Oncogenic signaling of class IPI3K isoforms

The catalytic subunits of class I PI3Ks comprise four isoforms: p110 alpha, p110 beta, p110 delta and p110 gamma. Cancer-specific gain-of-function mutations in p110 alpha delta beta have been identified in various malignancies. Cancer-specific mutations in the non-alpha isoforms of class I PI3K have not yet been identified, however overexpression of either wild-type p110 beta, p110 gamma or p110 delta is sufficient to induce cellular transformation in chicken embryo fibroblasts. The mechanism whereby these non-a isoforms of class I mediate oncogenic signals is unknown.

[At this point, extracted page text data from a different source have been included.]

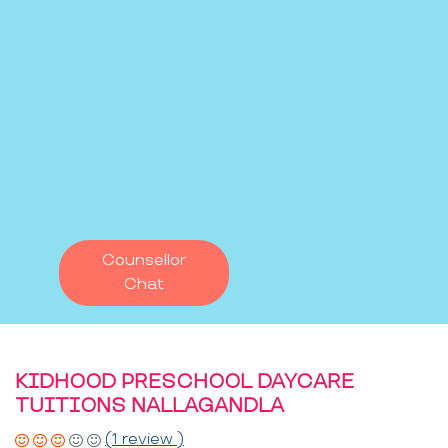
Counsellor
Chat
KIDHOOD PRESCHOOL DAYCARE
TUITIONS NALLAGANDLA
(1 review )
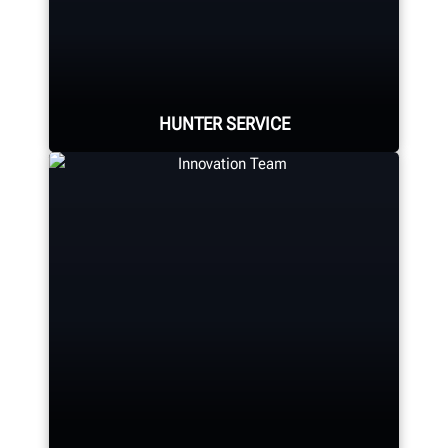
Hunter Canada's headquarters
located in Aurora, ON provides
quality service and support to the
Canadian market.
HUNTER SERVICE
LEARN MORE
Hunter deploys the largest force of
highly-qualified technical and
training representatives in the
industry.
REQUEST SUPPORT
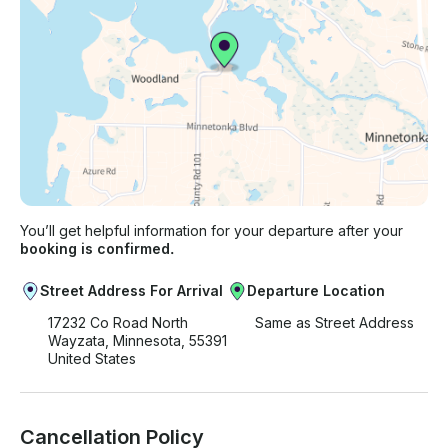
You’ll get helpful information for your departure after your
booking is confirmed.
Street Address For Arrival
Departure Location
17232 Co Road North
Same as Street Address
Wayzata, Minnesota, 55391
United States
Cancellation Policy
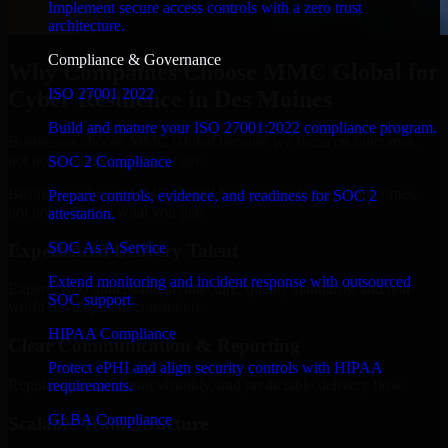
Implement secure access controls with a zero trust
architecture.
Compliance & Governance
Why Companies Choose MMC Global for
ISO 27001 2022
Cyber Resilience in Des Moines
Build and mature your ISO 27001:2022 compliance program.
Businesses choose MMC Global because we focus on outcomes,
not noise. Here's what you get:
SOC 2 Compliance
Businesses choose MMC Global because we focus on outcomes,
Prepare controls, evidence, and readiness for SOC 2
not noise. Here's what you get:
attestation.
SOC As A Service
Experienced Delivery Talent
Extend monitoring and incident response with outsourced
Experts who understand architecture, quality standards, and real-
SOC support.
world development constraints.
HIPAA Compliance
Clear Communication & Reporting
Protect ePHI and align security controls with HIPAA
Regular updates, sprint visibility, and predictable delivery flow.
requirements.
GLBA Compliance
Scalable Team Structure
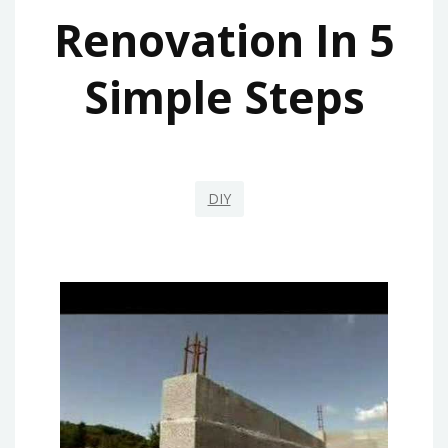
Renovation In 5
Simple Steps
DIY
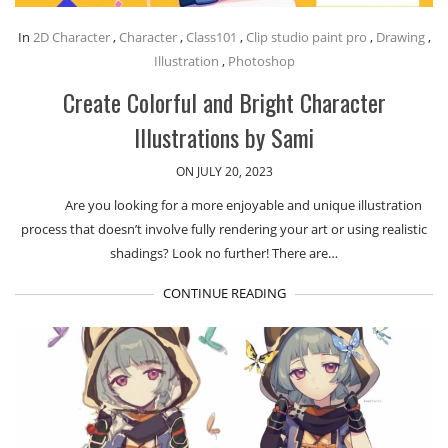
In
2D Character
,
Character
,
Class101
,
Clip studio paint pro
,
Drawing
,
Illustration
,
Photoshop
Create Colorful and Bright Character
Illustrations by Sami
ON JULY 20, 2023
Are you looking for a more enjoyable and unique illustration
process that doesn’t involve fully rendering your art or using realistic
shadings? Look no further! There are…
CONTINUE READING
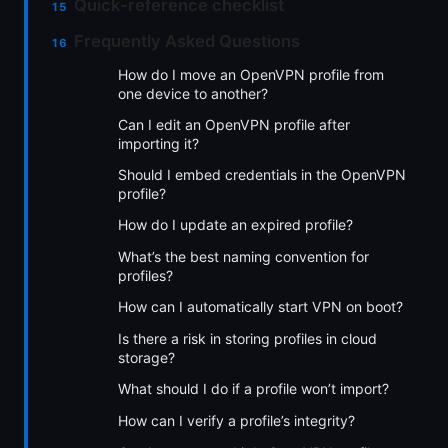
Quick-reference checklist
Frequently Asked Questions
How do I move an OpenVPN profile from
one device to another?
Can I edit an OpenVPN profile after
importing it?
Should I embed credentials in the OpenVPN
profile?
How do I update an expired profile?
What’s the best naming convention for
profiles?
How can I automatically start VPN on boot?
Is there a risk in storing profiles in cloud
storage?
What should I do if a profile won’t import?
How can I verify a profile’s integrity?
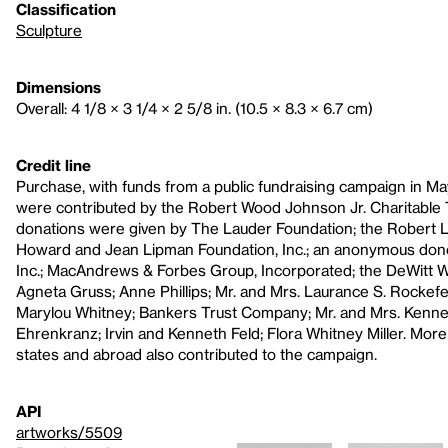
Classification
Sculpture
Dimensions
Overall: 4 1/8 × 3 1/4 × 2 5/8 in. (10.5 × 8.3 × 6.7 cm)
Credit line
Purchase, with funds from a public fundraising campaign in Ma
were contributed by the Robert Wood Johnson Jr. Charitable T
donations were given by The Lauder Foundation; the Robert L
Howard and Jean Lipman Foundation, Inc.; an anonymous dono
Inc.; MacAndrews & Forbes Group, Incorporated; the DeWitt Wal
Agneta Gruss; Anne Phillips; Mr. and Mrs. Laurance S. Rockefel
Marylou Whitney; Bankers Trust Company; Mr. and Mrs. Kenne
Ehrenkranz; Irvin and Kenneth Feld; Flora Whitney Miller. More
states and abroad also contributed to the campaign.
API
artworks/5509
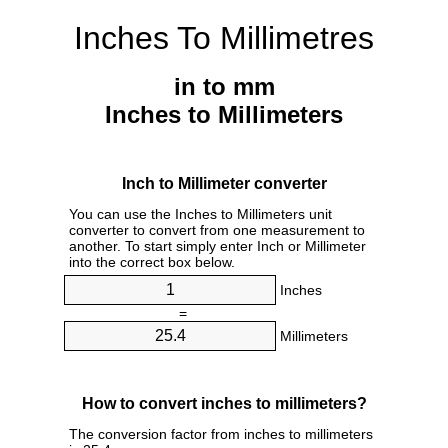
Inches To Millimetres
in to mm
Inches to Millimeters
Inch to Millimeter converter
You can use the Inches to Millimeters unit
converter to convert from one measurement to
another. To start simply enter Inch or Millimeter
into the correct box below.
Inches
=
Millimeters
How to convert inches to millimeters?
The conversion factor from inches to millimeters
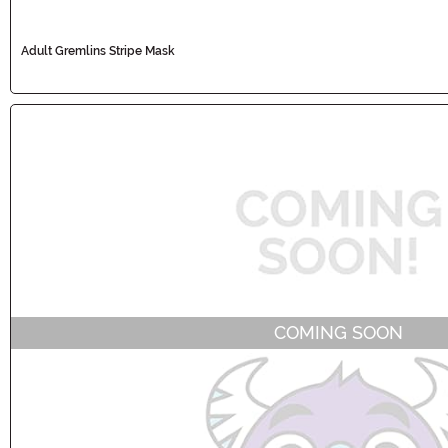
Adult Gremlins Stripe Mask
COMING SOON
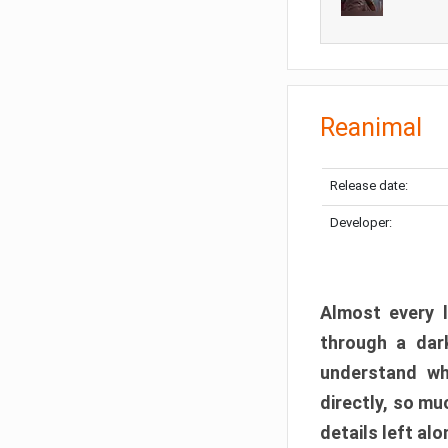
Reanimal
Release date:
Developer:
Almost every l
through a dark
understand wh
directly, so m
details left alo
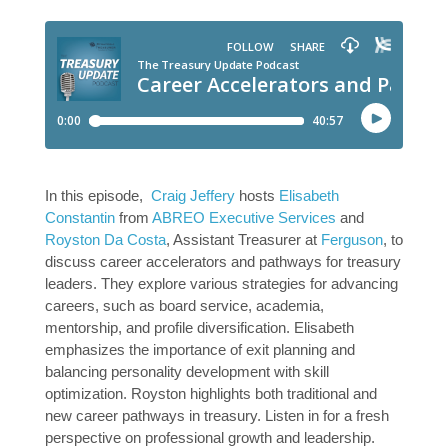
In this episode,
Craig Jeffery
hosts
Elisabeth
Constantin
from
ABREO Executive Services
and
Royston Da Costa
, Assistant Treasurer at
Ferguson
, to
discuss career accelerators and pathways for treasury
leaders. They explore various strategies for advancing
careers, such as board service, academia,
mentorship, and profile diversification. Elisabeth
emphasizes the importance of exit planning and
balancing personality development with skill
optimization. Royston highlights both traditional and
new career pathways in treasury. Listen in for a fresh
perspective on professional growth and leadership.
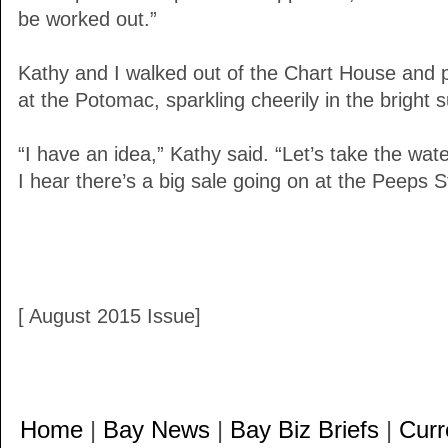
be worked out.”
Kathy and I walked out of the Chart House and 
at the Potomac, sparkling cheerily in the bright 
“I have an idea,” Kathy said. “Let’s take the wate
I hear there’s a big sale going on at the Peeps S
[ August 2015 Issue]
Home
|
Bay News
|
Bay Biz Briefs
|
Curr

Here we show that potently transforming class I isoforms signal via Akt/mTOR, inhibit GSK3 beta and cause degradation of FoxO1. A functional Erk pathway is required for p110 gamma and p110 beta transformation but not for transformation by p110 delta or the H1047R mutant of p110 alpha. Transformation and signaling by p110 gamma and p110 beta are sensitive to loss of interaction with Ras, which acts as a membrane anchor. Mutations in the C2 domain of p110 delta reduce transformation, most likely by interfering with membrane association. Several small molecule inhibitors potently and specifically inhibit the oncogenic signaling and transformation of each of the class I PI3K, and, when used in combination with MEK inhibitors, can additively reduce the transformation induced by p110 beta and p110 gamma.